● Task objective
Extract each line of the records below that contains the word "export".

● Exercise inputs
───

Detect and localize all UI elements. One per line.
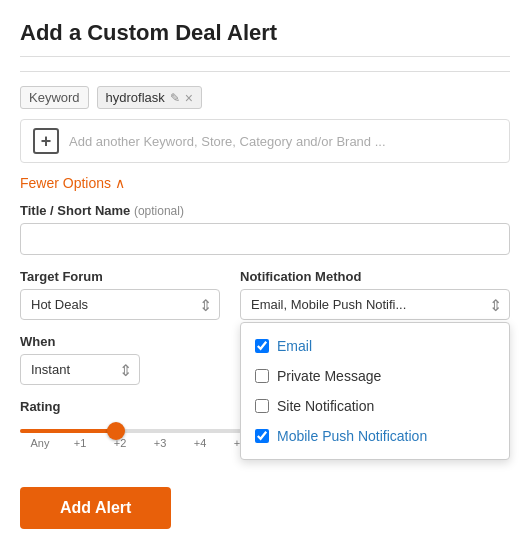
keyword-value: hydroflask: [106, 90, 165, 105]
notif-label-site-notification: Site Notification: [277, 398, 374, 414]
slider-fill: [20, 429, 116, 433]
fewer-options-label: Fewer Options: [20, 175, 111, 191]
title-input[interactable]: [20, 223, 510, 255]
plus-button[interactable]: +: [33, 128, 59, 154]
notif-option-private-message[interactable]: Private Message: [241, 361, 509, 391]
when-select[interactable]: Instant Daily Digest Weekly Digest: [20, 354, 140, 385]
notif-option-site-notification[interactable]: Site Notification: [241, 391, 509, 421]
slider-thumb[interactable]: [107, 422, 125, 440]
slider-track: [20, 429, 260, 433]
keyword-remove-icon[interactable]: ×: [185, 91, 193, 105]
fewer-options-link[interactable]: Fewer Options ∧: [20, 175, 125, 191]
notif-label-private-message: Private Message: [277, 368, 381, 384]
page-title: Add a Custom Deal Alert: [20, 20, 510, 57]
title-label: Title / Short Name (optional): [20, 203, 510, 218]
slider-label-plus3: +3: [140, 437, 180, 449]
add-alert-button[interactable]: Add Alert: [20, 487, 171, 529]
slider-label-plus4: +4: [180, 437, 220, 449]
add-keyword-row[interactable]: + Add another Keyword, Store, Category a…: [20, 119, 510, 163]
chevron-up-icon: ∧: [115, 175, 125, 191]
notif-checkbox-email[interactable]: [255, 339, 269, 353]
notification-method-section: Notification Method Email, Mobile Push N…: [240, 269, 510, 320]
when-select-wrapper: Instant Daily Digest Weekly Digest ⇕: [20, 354, 140, 385]
notif-label-email: Email: [277, 338, 312, 354]
slider-label-plus1: +1: [60, 437, 100, 449]
notification-selected-display: Email, Mobile Push Notifi...: [251, 297, 406, 312]
notif-option-email[interactable]: Email: [241, 331, 509, 361]
keyword-tag: hydroflask ✎ ×: [97, 86, 202, 109]
optional-text: (optional): [134, 204, 184, 218]
keyword-edit-icon[interactable]: ✎: [170, 91, 180, 105]
notif-option-mobile-push[interactable]: Mobile Push Notification: [241, 421, 509, 451]
notif-checkbox-mobile-push[interactable]: [255, 429, 269, 443]
target-forum-select[interactable]: Hot Deals Freebies Gift Card Exchange Al…: [20, 289, 220, 320]
notif-checkbox-site-notification[interactable]: [255, 399, 269, 413]
target-forum-label: Target Forum: [20, 269, 220, 284]
target-forum-section: Target Forum Hot Deals Freebies Gift Car…: [20, 269, 220, 320]
notif-label-mobile-push: Mobile Push Notification: [277, 428, 427, 444]
target-forum-select-wrapper: Hot Deals Freebies Gift Card Exchange Al…: [20, 289, 220, 320]
notification-method-select[interactable]: Email, Mobile Push Notifi...: [240, 289, 510, 320]
notification-dropdown: Email Private Message Site Notification …: [240, 322, 510, 460]
slider-label-any: Any: [20, 437, 60, 449]
keyword-label: Keyword: [20, 86, 89, 109]
keyword-row: Keyword hydroflask ✎ ×: [20, 86, 510, 109]
notif-checkbox-private-message[interactable]: [255, 369, 269, 383]
add-placeholder-text: Add another Keyword, Store, Category and…: [69, 134, 386, 149]
slider-labels: Any +1 +2 +3 +4 +5: [20, 437, 260, 449]
notification-method-label: Notification Method: [240, 269, 510, 284]
notification-method-select-wrapper: Email, Mobile Push Notifi... ⇕ Email Pri…: [240, 289, 510, 320]
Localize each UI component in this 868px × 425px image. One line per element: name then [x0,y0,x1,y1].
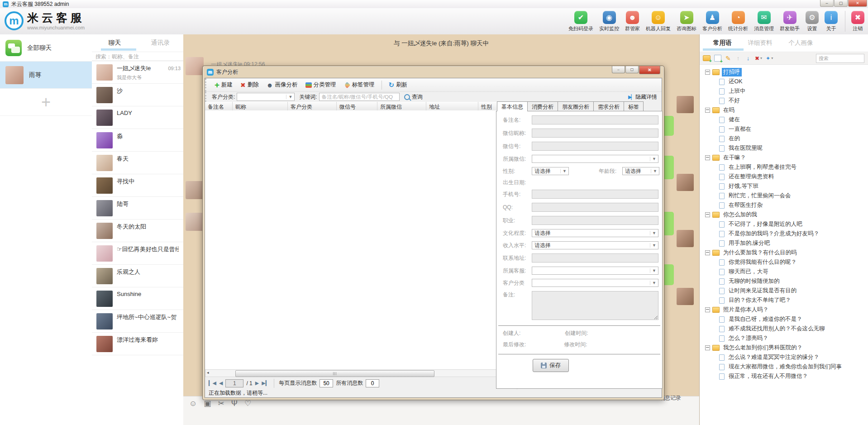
tree-item[interactable]: 在的 [701,134,868,143]
remark-input[interactable] [532,115,658,124]
tree-item-label[interactable]: 无聊的时候随便加的 [727,277,781,286]
tree-item[interactable]: 在帮医生打杂 [701,201,868,210]
top-nav-item[interactable]: ✉ 消息管理 [754,11,774,32]
tree-item[interactable]: 你怎么加的我 [701,210,868,220]
tree-item-label[interactable]: 你怎么加的我 [722,210,758,219]
age-range-select[interactable]: 请选择▼ [622,167,659,175]
phone-input[interactable] [532,190,658,199]
delete-icon[interactable]: ✖ [755,55,762,62]
tree-item-label[interactable]: 为什么要加我？有什么目的吗 [722,248,798,257]
tree-item-label[interactable]: 还OK [727,77,744,86]
top-nav-item[interactable]: ✈ 群发助手 [780,11,800,32]
tab-consume-analysis[interactable]: 消费分析 [527,101,558,111]
move-up-icon[interactable]: ↑ [735,55,741,62]
account-item[interactable]: 雨荨 [0,62,92,89]
top-nav-item[interactable]: ◔ 统计分析 [728,11,748,32]
tree-item-label[interactable]: 在吗 [722,106,736,115]
top-nav-item[interactable]: ✔ 免扫码登录 [568,11,593,32]
column-header[interactable]: 所属微信 [377,102,426,110]
tree-item-label[interactable]: 不是你加的我吗？介意成为好友吗？ [727,229,820,238]
per-page-input[interactable] [320,379,333,387]
page-number-input[interactable] [225,379,243,387]
tree-item-label[interactable]: 用手加的,缘分吧 [727,239,771,248]
prev-page-button[interactable]: ◀ [219,380,223,386]
tree-item[interactable]: 还在整理病患资料 [701,172,868,181]
tree-item[interactable]: 不是你加的我吗？介意成为好友吗？ [701,229,868,239]
dialog-minimize-button[interactable]: – [612,66,625,73]
dialog-maximize-button[interactable]: ▢ [625,66,639,73]
tree-item-label[interactable]: 怎么说？难道是冥冥中注定的缘分？ [727,353,820,362]
category-manage-button[interactable]: 分类管理 [303,80,339,90]
collapse-icon[interactable] [705,108,710,113]
tree-item-label[interactable]: 难不成我还找用别人的？不会这么无聊 [727,325,826,333]
contact-row[interactable]: 淼 [92,129,183,152]
tree-item-label[interactable]: 在干嘛？ [722,153,747,162]
tree-item-label[interactable]: 目的？你太不单纯了吧？ [727,296,792,305]
phrase-search-input[interactable] [816,54,864,63]
dialog-close-button[interactable]: ✕ [639,66,660,74]
top-nav-item[interactable]: ◉ 实时监控 [599,11,619,32]
tab-basic-info[interactable]: 基本信息 [497,101,528,111]
dialog-titlebar[interactable]: m 客户分析 – ▢ ✕ [203,66,664,78]
tree-item-label[interactable]: 上班中 [727,87,747,96]
wechat-id-input[interactable] [532,142,658,151]
scissors-icon[interactable]: ✂ [218,400,224,408]
tree-item-label[interactable]: 健在 [727,115,741,124]
emoji-icon[interactable]: ☺ [189,400,197,408]
add-account-button[interactable]: + [0,89,92,116]
delete-button[interactable]: ✖删除 [238,80,262,90]
tree-item[interactable]: 不记得了，好像是附近的人吧 [701,220,868,229]
tree-item-label[interactable]: 在上班啊，刚帮患者挂完号 [727,163,798,172]
tag-manage-button[interactable]: 标签管理 [341,80,377,90]
tree-item[interactable]: 我在医院里呢 [701,143,868,153]
tree-item-label[interactable]: 是我自己呀，难道你的不是？ [727,315,804,324]
column-header[interactable]: 微信号 [337,102,377,110]
tree-item[interactable]: 好饿,等下班 [701,181,868,191]
logout-button[interactable]: ✖ 注销 [851,11,864,32]
tree-item[interactable]: 不好 [701,96,868,105]
tree-item[interactable]: 用手加的,缘分吧 [701,239,868,248]
gender-select[interactable]: 请选择▼ [532,167,569,175]
heart-shake-icon[interactable]: ♡ [244,400,251,408]
tree-item[interactable]: 为什么要加我？有什么目的吗 [701,248,868,258]
keyword-input[interactable] [319,93,400,101]
contact-row[interactable]: Sunshine [92,287,183,310]
tree-item-label[interactable]: 现在大家都用微信，难免你也会加到我们同事 [727,363,843,371]
tree-item[interactable]: 还OK [701,77,868,86]
tree-item[interactable]: 一直都在 [701,124,868,134]
tree-item[interactable]: 怎么？漂亮吗？ [701,334,868,343]
query-button[interactable]: 查询 [404,93,423,101]
tab-personal-portrait[interactable]: 个人画像 [789,39,813,47]
send-icon[interactable]: ✦ [766,55,773,62]
tree-item-label[interactable]: 我在医院里呢 [727,144,764,153]
collapse-icon[interactable] [705,70,710,75]
hide-details-toggle[interactable]: ▶▏ 隐藏详情 [628,93,657,101]
tab-demand-analysis[interactable]: 需求分析 [593,101,624,111]
collapse-icon[interactable] [705,155,710,160]
tree-item[interactable]: 我怎么老加到你们男科医院的？ [701,343,868,353]
tree-item-label[interactable]: 还在整理病患资料 [727,172,775,181]
first-page-button[interactable]: ▎◀ [209,380,216,386]
contact-row[interactable]: 乐观之人 [92,265,183,287]
tree-item[interactable]: 难不成我还找用别人的？不会这么无聊 [701,324,868,334]
move-down-icon[interactable]: ↓ [745,55,751,62]
tree-item[interactable]: 是我自己呀，难道你的不是？ [701,315,868,324]
top-nav-item[interactable]: ➤ 咨询图标 [677,11,696,32]
owner-wechat-select[interactable]: ▼ [532,155,658,163]
minimize-button[interactable]: – [820,0,834,7]
total-messages-input[interactable] [366,379,379,387]
tree-item-label[interactable]: 在的 [727,134,741,143]
contact-row[interactable]: 春天 [92,152,183,174]
contact-row[interactable]: 冬天的太阳 [92,220,183,242]
collapse-icon[interactable] [705,345,710,350]
tree-item-label[interactable]: 照片是你本人吗？ [722,306,770,314]
education-select[interactable]: 请选择▼ [532,229,658,237]
top-nav-item[interactable]: ♟ 客户分析 [702,11,722,32]
mic-icon[interactable]: Ψ [231,400,238,408]
collapse-icon[interactable] [705,212,710,217]
tree-item-label[interactable]: 聊天而已，大哥 [727,267,770,276]
tree-item[interactable]: 上班中 [701,86,868,96]
address-input[interactable] [532,253,658,263]
tree-item[interactable]: 怎么说？难道是冥冥中注定的缘分？ [701,353,868,362]
top-nav-item[interactable]: ☻ 群管家 [625,11,640,32]
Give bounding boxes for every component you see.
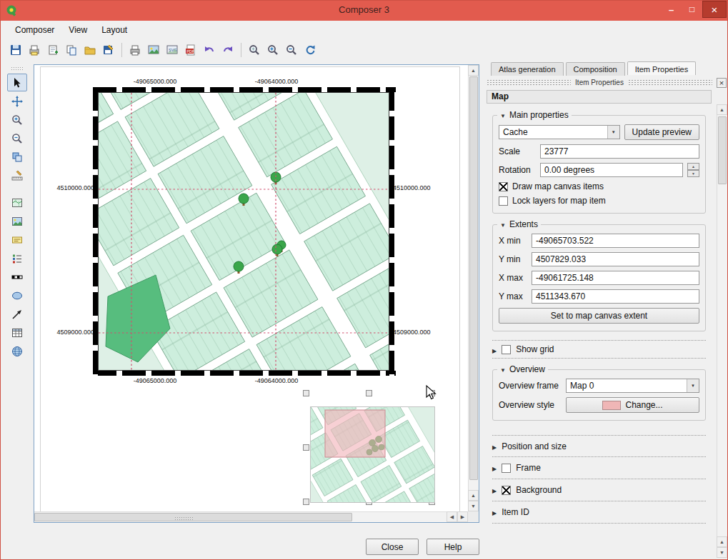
canvas-content[interactable]: -49065000.000 -49064000.000 -49065000.00… xyxy=(34,65,468,511)
minimize-button[interactable] xyxy=(661,1,682,18)
rotation-spinner[interactable] xyxy=(687,163,699,177)
expand-arrow-icon xyxy=(492,441,497,451)
draw-map-canvas-items-checkbox[interactable] xyxy=(499,182,508,191)
overview-title[interactable]: Overview xyxy=(497,364,548,374)
scroll-left-button[interactable] xyxy=(447,511,457,522)
add-arrow-tool[interactable] xyxy=(7,305,27,323)
zoom-out-button[interactable] xyxy=(282,41,301,59)
export-as-svg-button[interactable]: SVG xyxy=(163,41,181,59)
frame-section[interactable]: Frame xyxy=(492,457,706,479)
scroll-right-button[interactable] xyxy=(457,511,468,522)
select-move-item-tool[interactable] xyxy=(7,74,27,91)
move-item-content-tool[interactable] xyxy=(7,148,27,166)
overview-style-change-button[interactable]: Change... xyxy=(566,397,699,413)
position-and-size-section[interactable]: Position and size xyxy=(492,435,706,457)
dock-close-icon[interactable]: × xyxy=(717,78,727,88)
selection-handle[interactable] xyxy=(303,499,309,505)
vscroll-thumb[interactable] xyxy=(469,76,478,480)
main-properties-title[interactable]: Main properties xyxy=(497,110,572,120)
panel-scroll-up-button[interactable] xyxy=(717,104,727,115)
composer-window: Composer 3 Composer View Layout xyxy=(0,0,728,560)
background-section[interactable]: Background xyxy=(492,479,706,501)
scroll-down-button[interactable] xyxy=(468,501,479,511)
canvas-vscrollbar[interactable] xyxy=(468,65,479,511)
close-button[interactable] xyxy=(702,1,727,18)
add-scalebar-tool[interactable] xyxy=(7,268,27,286)
frame-checkbox[interactable] xyxy=(502,464,511,473)
x-min-input[interactable]: -49065703.522 xyxy=(532,234,699,248)
arrow-up-icon xyxy=(471,68,476,73)
zoom-full-button[interactable] xyxy=(245,41,264,59)
x-max-input[interactable]: -49061725.148 xyxy=(532,271,699,285)
zoom-out-tool[interactable] xyxy=(7,129,27,147)
menu-composer[interactable]: Composer xyxy=(8,22,61,38)
item-id-section[interactable]: Item ID xyxy=(492,501,706,524)
panel-scroll-up-button-2[interactable] xyxy=(717,536,727,547)
add-attribute-table-tool[interactable] xyxy=(7,324,27,341)
add-label-tool[interactable] xyxy=(7,231,27,249)
help-button[interactable]: Help xyxy=(427,539,479,555)
tab-atlas-generation[interactable]: Atlas generation xyxy=(491,62,564,76)
print-button[interactable] xyxy=(126,41,144,59)
y-max-input[interactable]: 4511343.670 xyxy=(532,289,699,304)
overview-map-item[interactable] xyxy=(310,406,435,503)
panel-vscrollbar[interactable] xyxy=(717,104,728,558)
undo-button[interactable] xyxy=(200,41,219,59)
maximize-button[interactable] xyxy=(682,1,702,18)
add-image-tool[interactable] xyxy=(7,212,27,230)
save-project-button[interactable] xyxy=(6,41,25,59)
panel-scroll-down-button[interactable] xyxy=(717,547,727,558)
globe-icon xyxy=(11,345,24,358)
export-as-pdf-button[interactable]: PDF xyxy=(181,41,200,59)
add-new-map-tool[interactable] xyxy=(7,194,27,211)
main-properties-group: Main properties Cache Update preview Sca… xyxy=(492,115,706,214)
load-from-template-button[interactable] xyxy=(81,41,99,59)
scale-input[interactable]: 23777 xyxy=(540,144,699,159)
preview-mode-combo[interactable]: Cache xyxy=(499,125,620,139)
add-shape-tool[interactable] xyxy=(7,286,27,304)
selection-handle[interactable] xyxy=(303,390,309,396)
duplicate-composer-button[interactable] xyxy=(62,41,81,59)
add-legend-tool[interactable] xyxy=(7,249,27,267)
selection-handle[interactable] xyxy=(366,390,372,396)
update-preview-button[interactable]: Update preview xyxy=(624,124,699,140)
menu-view[interactable]: View xyxy=(61,22,94,38)
background-checkbox[interactable] xyxy=(502,486,511,495)
composer-canvas[interactable]: -49065000.000 -49064000.000 -49065000.00… xyxy=(34,64,479,523)
overview-frame-combo[interactable]: Map 0 xyxy=(566,379,699,393)
titlebar[interactable]: Composer 3 xyxy=(1,1,727,21)
selection-handle[interactable] xyxy=(303,444,309,451)
grid-label-left-2: 4509000.000 xyxy=(34,329,94,336)
add-html-frame-tool[interactable] xyxy=(7,342,27,360)
edit-nodes-tool[interactable] xyxy=(7,166,27,184)
panel-vscroll-thumb[interactable] xyxy=(718,116,727,184)
lock-layers-checkbox[interactable] xyxy=(499,196,508,206)
save-as-template-button[interactable] xyxy=(99,41,118,59)
redo-button[interactable] xyxy=(219,41,237,59)
canvas-hscrollbar[interactable] xyxy=(34,511,468,522)
new-composer-button[interactable] xyxy=(44,41,62,59)
close-dialog-button[interactable]: Close xyxy=(366,539,419,555)
rotation-input[interactable]: 0.00 degrees xyxy=(540,163,683,177)
toolbar-drag-handle[interactable] xyxy=(11,66,24,71)
pan-tool[interactable] xyxy=(7,92,27,110)
y-min-input[interactable]: 4507829.033 xyxy=(532,252,699,266)
map-item[interactable] xyxy=(98,92,389,371)
tab-item-properties[interactable]: Item Properties xyxy=(627,61,697,75)
extents-title[interactable]: Extents xyxy=(497,219,541,229)
show-grid-checkbox[interactable] xyxy=(502,345,511,354)
tab-composition[interactable]: Composition xyxy=(566,62,625,76)
set-to-map-canvas-extent-button[interactable]: Set to map canvas extent xyxy=(499,308,699,324)
export-as-image-button[interactable] xyxy=(144,41,163,59)
scroll-up-button-2[interactable] xyxy=(468,490,479,501)
hscroll-thumb[interactable] xyxy=(34,513,352,521)
scroll-up-button[interactable] xyxy=(468,65,479,76)
zoom-in-button[interactable] xyxy=(264,41,282,59)
refresh-view-button[interactable] xyxy=(301,41,319,59)
svg-icon: SVG xyxy=(166,44,179,56)
dock-header[interactable]: Item Properties × xyxy=(487,76,727,89)
zoom-in-tool[interactable] xyxy=(7,111,27,129)
show-grid-section[interactable]: Show grid xyxy=(492,340,706,359)
menu-layout[interactable]: Layout xyxy=(94,22,134,38)
composer-manager-button[interactable] xyxy=(25,41,44,59)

───

● Task response
export-as-svg-button[interactable]: SVG xyxy=(163,41,181,59)
export-as-pdf-button[interactable]: PDF xyxy=(181,41,200,59)
export-as-image-button[interactable] xyxy=(144,41,163,59)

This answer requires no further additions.